Given the number of allowable routers and TSV arrays and the number of different routers interconnected to one router in each layer, we interconnect a router to cores and different routers in the same layer. A router communication graph RCG(R,C) with m vertices is a directed graph, where each vertex  $r_i \in R$  represents a router, and each directed edge  $c_{ij} \in C$  represents communication between  $r_i$  and  $r_j$ . The objective of our 2D topology is as follows:

$$\min\left[\sum vol(e_{i,j}) \cdot dist(M(v_i), M(v_j))\right]$$
s.t.  $bw(link(M(v_i), M(v_j))) \ge vol(e_{i,j}), (\forall v_i, \forall v_j) \in V^{l_u}$ 
(3)

where  $dist(r_p, r_q)$  is distance (hop count) between  $r_p$  and  $r_q$  and M()is a core-to-router mapping function.  $link(r_p, r_q)$  is all links which any packet in  $r_p$  passes for reaching  $r_q$ . Then, we interconnect routers in adjacent layers, based on the RCG graphs. The objective of our topology decision among layers is as follows:

$$\min\left[\sum vol(e_{i,j}) \cdot dist(r_p, r_q)\right]$$
s.t.  $link_{TSV}(r_p, r_q) \neq link_{TSV}(r_q, r_p),$ 

$$bw(link(r_p, r_q)) \geq vol(e_{i,j}), \forall v_i \in V^{l_u}, \forall v_j \in V^{l_v} (u \neq v)$$
(4)

where  $link_{TSV}(r_p, r_q) \in link(r_p, r_q)$  is a vertical link which any packet in  $r_p$  passes for reaching  $r_q$ . This equation indicates that routers in different layers are interconnected by only one-way vertical links. Thus, CMP variation can be greatly reduced and the yield of TSV bonding can be greatly improved.

### 4.3 Floorplanning

Based on our predictive CMP model, we compute a TSV pitch where a used boding technique must endure TSV height variation in the number of TSVs covering a one-way vertical link. Then TSV arrays are inserted between any routers in adjacent layers. As the inputs of our floorplanner, we take a set of cores, routers, and TSV arrays,  $\{v_1, v_2, ..., v_n\}$ .  $v_i$  is a  $W_i \times H_i$  rectangle and aspect ratio  $H_i/W_i$ . Each block can be free to rotate and change the aspect ratio continuously in a given range  $[AR_{min,i}, AR_{max,i}]$ . A floorplan F is the assignment of  $(x_i, y_i)$  for each block  $v_i$  without any overlap of all cores, routers and TSV arrays, where half-perimeter wire length estimation is used. We use the thermal model proposed in [3], which minimizes the maximum temperature difference in the same layer. Finally, the objective of our floorplan F is as follows:

$$\min \begin{bmatrix} \gamma_1 \sum A_i + \gamma_2 \sum \left( wl(e_{p,q}) \times vol(e_{p,q}) \right) \\ + \gamma_3 \left( \max \left( T(x, y, l_u) \right) - \min \left( T(x, y, l_u) \right) \right) \end{bmatrix}$$
(5)  
s.t.  $(\forall v_i, \forall v_p, \forall v_q) \in V^{l_u}, \max \left( wl(e_{p,q}) \right) < th_w$ 

where  $\gamma_1$ ,  $\gamma_2$ , and  $\gamma_3$  are weighting factors.  $T(x,y,l_u)$  is the temperature of a tile in x, y, and  $l_u$  at x-axis, y-axis, and layer, respectively and  $th_w$  is the maximum allowable wirelength.
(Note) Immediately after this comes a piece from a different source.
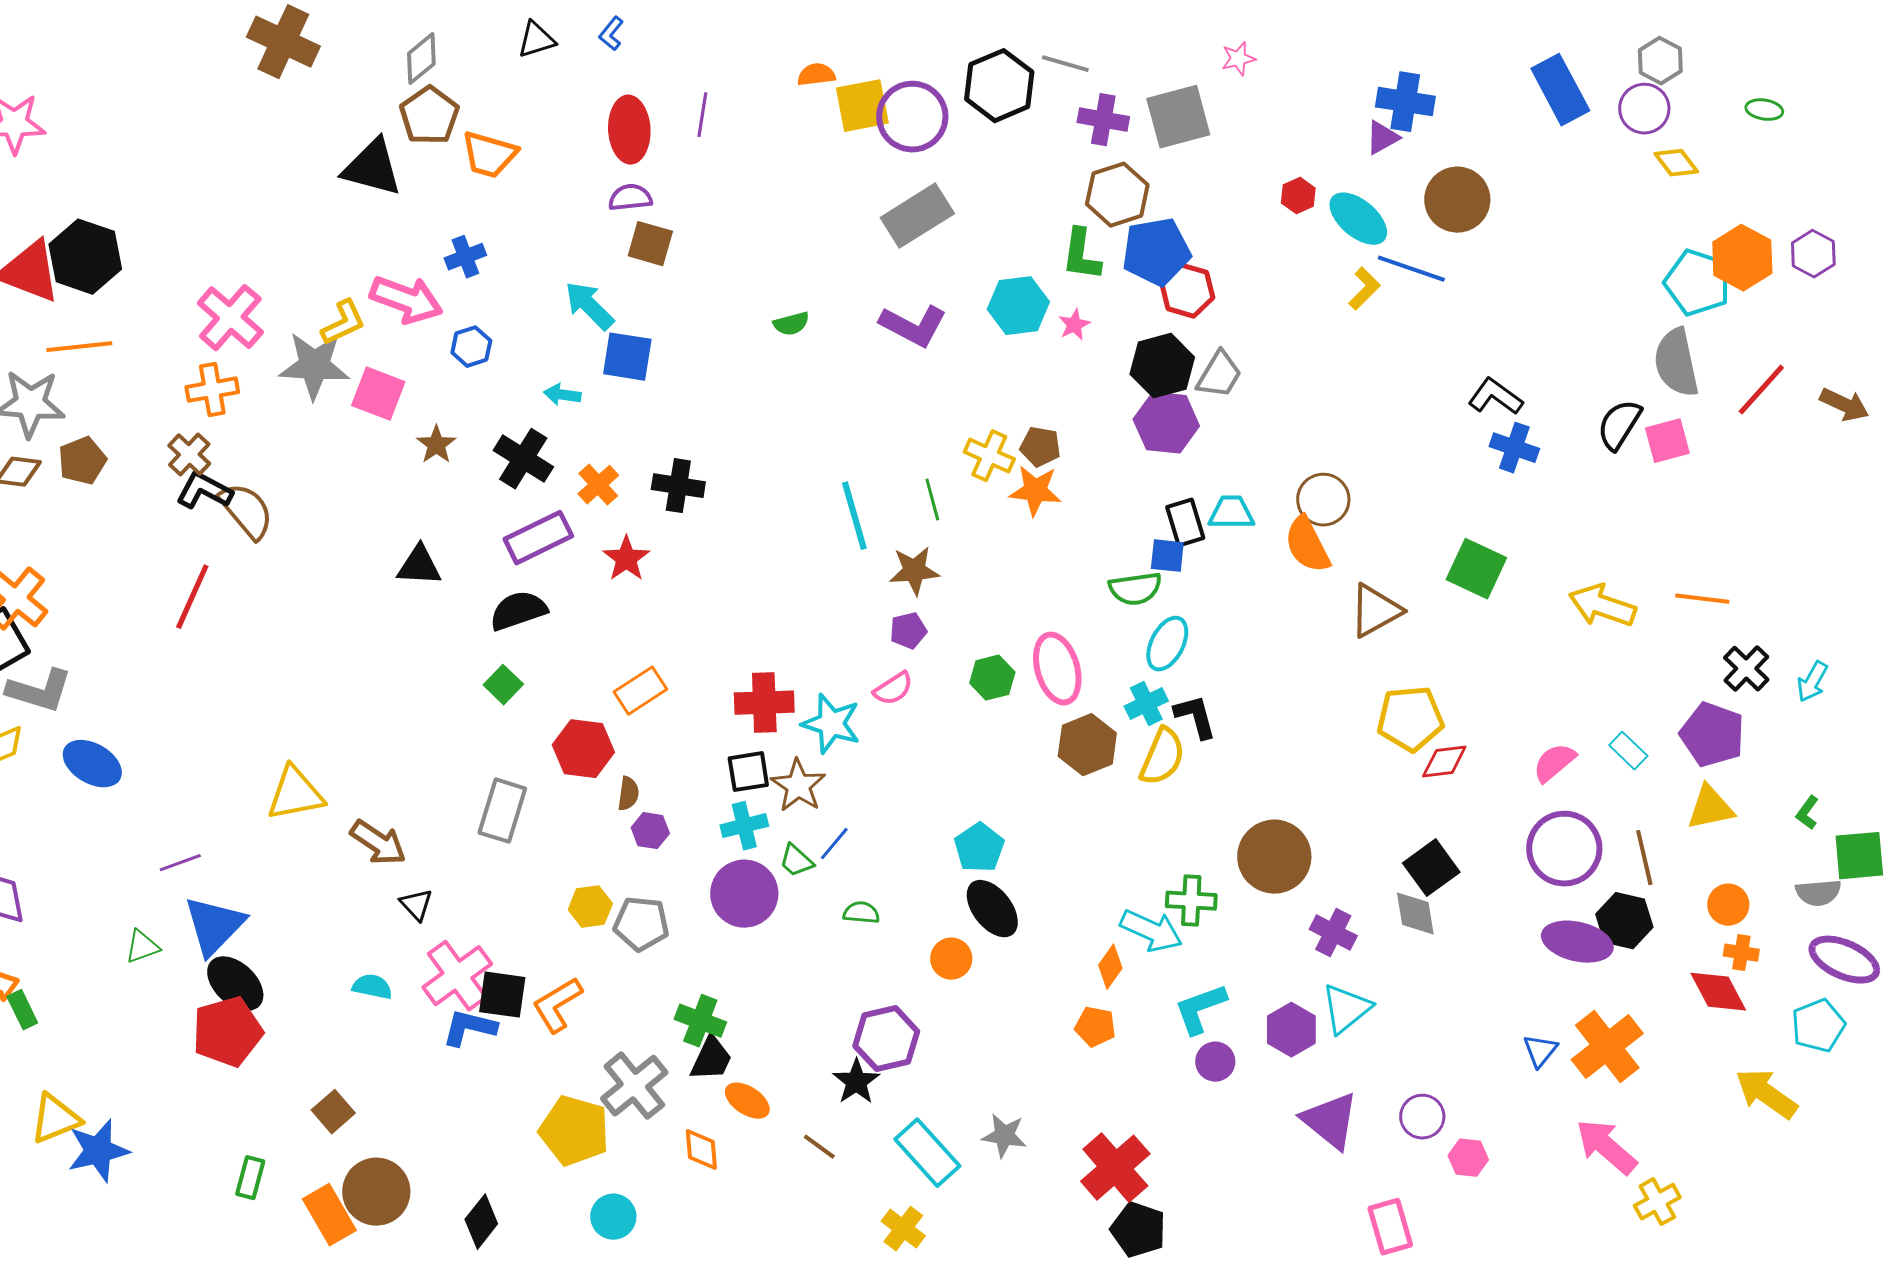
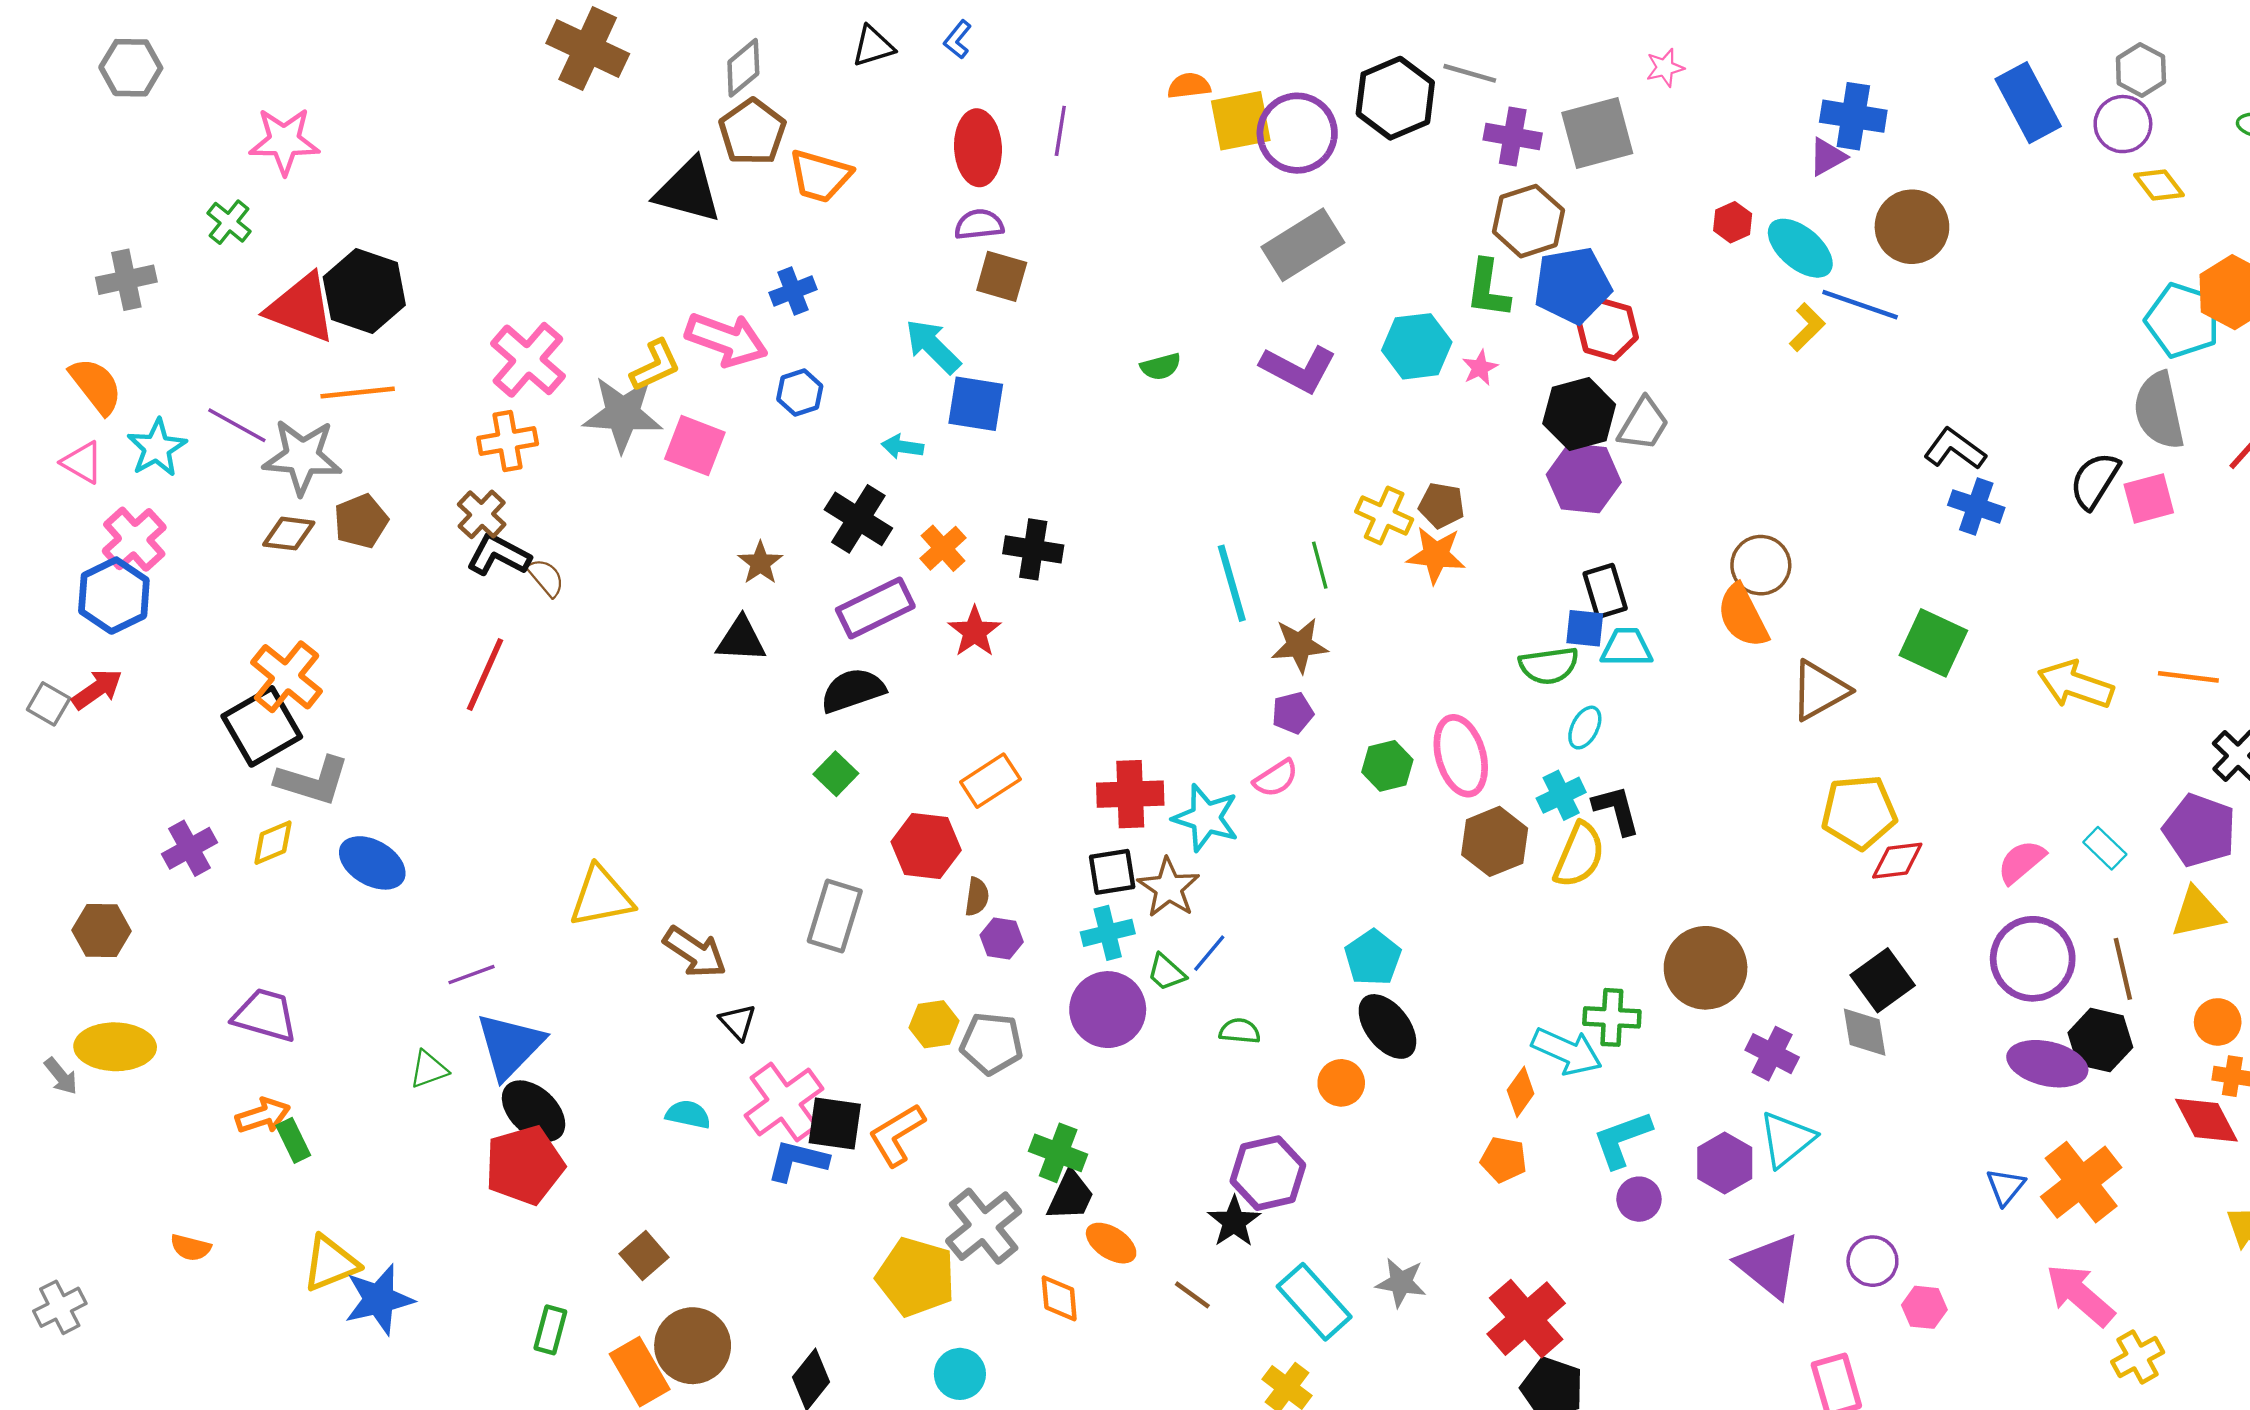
brown star: (436, 445) -> (760, 563), moved
brown semicircle: (246, 511) -> (546, 578), size x0.6
cyan trapezoid: (1231, 513) -> (1627, 647), moved
cyan ellipse: (1167, 644) -> (1585, 728), size x0.7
# CMP-AWARE 3D NOC DESIGN CMP-Aware Core-to-Layer Assignment

Since the number of TSVs required depends on communication volume between different layers, the communication volume should be minimized together with thermal consideration. In addition, the area of each layer should meet the area constraint, Eq. (1). Fig. 4 shows two different core-to-layer assignment approaches where eight cores are assigned to four layers. Let a core graph given as shown in Fig. 4(a) where all edges have the same weight, all cores have the same power density, and the number is the area of a core for simple explanation.

The first approach is that 4-way minimum-cut area-balanced partitioning is performed, and then the partitioned subgroups are one-to-one assigned to different layers. For example, in Fig. 4(b), the cores are partitioned to  $\{A, B\}$ ,  $\{C, D\}$ ,  $\{F, G\}$ , and  $\{E, H\}$  that have the same area and the minimum cuts. Then, the partitioned subgroups are one-to-one assigned to any layers, achieving the minimum hops as shown in Fig. 4(c).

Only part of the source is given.